Brentuximab vedotin shows superiority to standard therapy for cutaneous T cell lymphoma
Findings from a phase III trial show that the anti-CD30 antibody-drug conjugate, brentuximab vedotin (BV), is superior to methotrexate or bexarotene in the efficacy endpoint of overall response rate (ORR) lasting ≥4 months in the treatment of cutaneous T cell lymphoma (CTCL).
Results of ALCANZA, the first trial testing a new agent against standard therapy in CTCL, were presented recently at the American Society of Hematology (ASH) 58th Annual Meeting. [ASH 2016, abstract 182]
The authors reported that at a median follow-up of 17.5 months, the primary endpoint of ORR lasting ≥ 4 months was achieved in 56 percent of patients treated with BV vs 13 percent of those treated with standard therapy (methotrexate or bexarotene) (p<0.0001). ORR (67 vs 20 percent) and complete response (CR) rates (16 vs 2 percent) were also significantly higher in the BV vs standard therapy group (p<0.01 for both).
BV also fared better than standard therapy in terms of the secondary endpoints of progression-free survival (PFS) (median,16.7 vs 3.5 months; hazard ratio [HR], 0.270; p<0.0001) and symptom reduction (measured by Skindex-29) (-27.96 vs -8.62; p<0.0001).
“These compelling results have potential practice-changing implications,” said investigator Dr Youn Kim from the Stanford University School of Medicine, Stanford, California, US.
In the study, 128 CTCL patients expressing CD30 who had received ≥1 prior systemic or radiotherapy were randomized receive either BV 1.8 mg/kg intravenously once every 3 weeks, or standard therapy with methotrexate (5–50 mg) orally once weekly or bexarotene (300 mg/m2) orally once daily.
BV, is an antibody-drug conjugate targeting CD30. The anti-CD30 antibody is coupled with a cytotoxic agent, monomethyl auristatin E, via a peptide linker and is released to cause cell death by induced growth arrest and apoptosis when the complex comes in contact with CD30-containing tumour cells. [Blood 2014;124:3197-3200]

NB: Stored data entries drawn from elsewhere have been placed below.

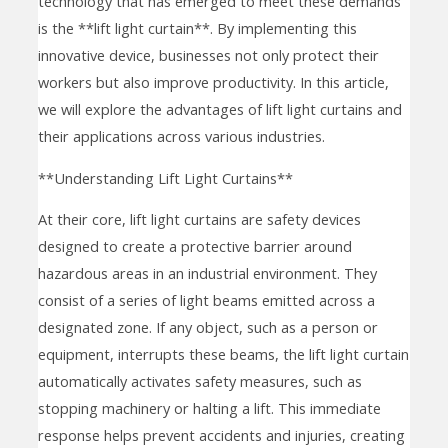
technology that has emerged to meet these demands
is the **lift light curtain**. By implementing this
innovative device, businesses not only protect their
workers but also improve productivity. In this article,
we will explore the advantages of lift light curtains and
their applications across various industries.
**Understanding Lift Light Curtains**
At their core, lift light curtains are safety devices
designed to create a protective barrier around
hazardous areas in an industrial environment. They
consist of a series of light beams emitted across a
designated zone. If any object, such as a person or
equipment, interrupts these beams, the lift light curtain
automatically activates safety measures, such as
stopping machinery or halting a lift. This immediate
response helps prevent accidents and injuries, creating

Serious adverse effects were seen in 29 percent of patients in each arm. The rate of peripheral neuropathy of any grade was higher in patients receiving BV vs methotrexate or bexarotene (67 vs 6 percent). However, 82 percent of patients who developed peripheral neuropathy had improvement or resolution of symptoms at the last follow-up. Discontinuation of treatment due to adverse effects was more common in the BV vs standard therapy group (24 vs 8 percent).
CTCLs are a heterogeneous group of disease composed of a clonal population of skin-homing malignant T or natural killer (NK) cells. Each entity has unique prognostic and predictive characteristics. CTCLs are generally considered incurable with main goals of therapy being control of symptoms, cosmesis and extending survival. [J Clin Pathol 2015;68:1003-1010]
The multicentre, open-label ALCANZA trial is the first study that demonstrated superior outcomes with a drug compared with standard therapy for CTCL.